MIDF Sector Research

AMMB Holdings Berhad - Mixed Results But Higher NII

sectoranalyst
Publish date: Wed, 29 Nov 2017, 09:51 AM

Investment Highlights

  • Earnings within expectations, with robust NII growth from better NIM stemming from portfolio rebalancing
  • Loans growth decent
  • Credit cost normalising but there were still writebacks
  • Asset quality stable but wholesale segment a slight concern
  • No change to forecast. Interim dividend of 5 sen
  • Maintain NEUTRAL with adjusted TP of RM4.35 (from RM4.50)

Within expectations. The Group posted 1HFY18 earnings of RM659.7m which was within ours and consensus’ expectations at 46.9% and 47.9% of respective full year estimates. Net profit fell - 2.4%yoy due to lower write backs, lower NOII and higher OPEX. However, we must note that we were pleased with the lower writebacks as this could signal the normalising of credit cost albeit at a slower pace than we prefer. This also means that earnings will have to depend on operational efficiencies in the future.

Good NII growth but could not moderate NOII decline. NII grew solidly at +8.6%yoy underpinned by pick up of NIM. For 1HFY18, NIM expanded +6bps yoy due to the portfolio rebalancing which increased the mix of higher margin products. It was also due to funding cost management. Nevertheless, the NII growth could not compensate for the NOII decline or the OPEX increase. We recognize that NOII decline was due to the absence of one-off large transaction that was seen last year.

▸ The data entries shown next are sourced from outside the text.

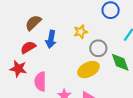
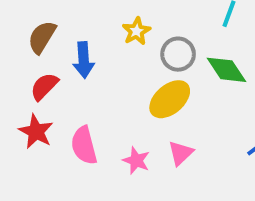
red star: (18, 69) -> (36, 132), turned 30

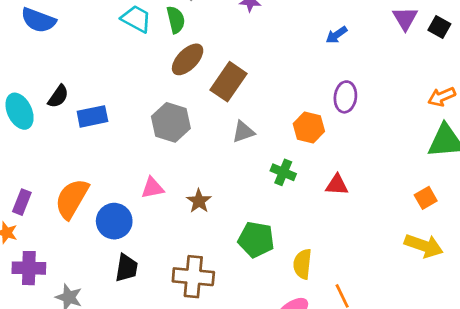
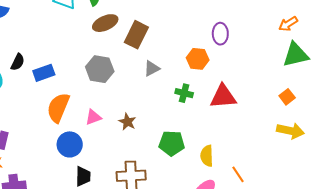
brown ellipse: (188, 59) -> (105, 23), turned 30
red triangle: (337, 185) -> (223, 97), size x1.6
orange semicircle: (72, 199) -> (58, 108), moved

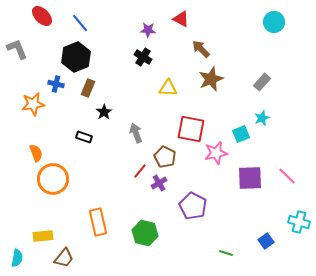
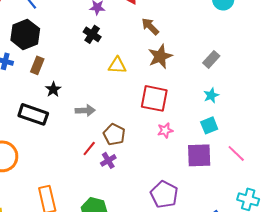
red square: (191, 129) -> (154, 98), moved
gray arrow: (136, 133) -> (85, 110), turned 108
cyan square: (241, 134) -> (209, 125), moved
black rectangle: (84, 137) -> (33, 114), size x1.8
pink star: (216, 153) -> (165, 130), size x0.7
purple pentagon: (193, 206) -> (164, 194), moved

OPEX increase due investment on building blocks. OPEX rose +5.3%yoy to RM1.12b due to higher personnel cost. This cost went up +8.5%yoy to RM617.1m. However, we are not too concern by this uptick in OPEX as it was due to investment relating to building the capability of its Business Banking division.

Loans growth decent. Gross loans grew at decent +6.6%yoy to RM93.0b. Main contributor was its target segment of mortgage (+22.1%yoy to RM24.1b) and SME loans (+19.2%yoy to RM19.2b).

Asset quality stable. GIL ratio seems stabilising at 1.88%, which the same as the previous quarter. However, we are concern on the Group’s RM7.3b exposure to commercial real estate sector as only 50% were classified as strong by the Group’s internal risk grades.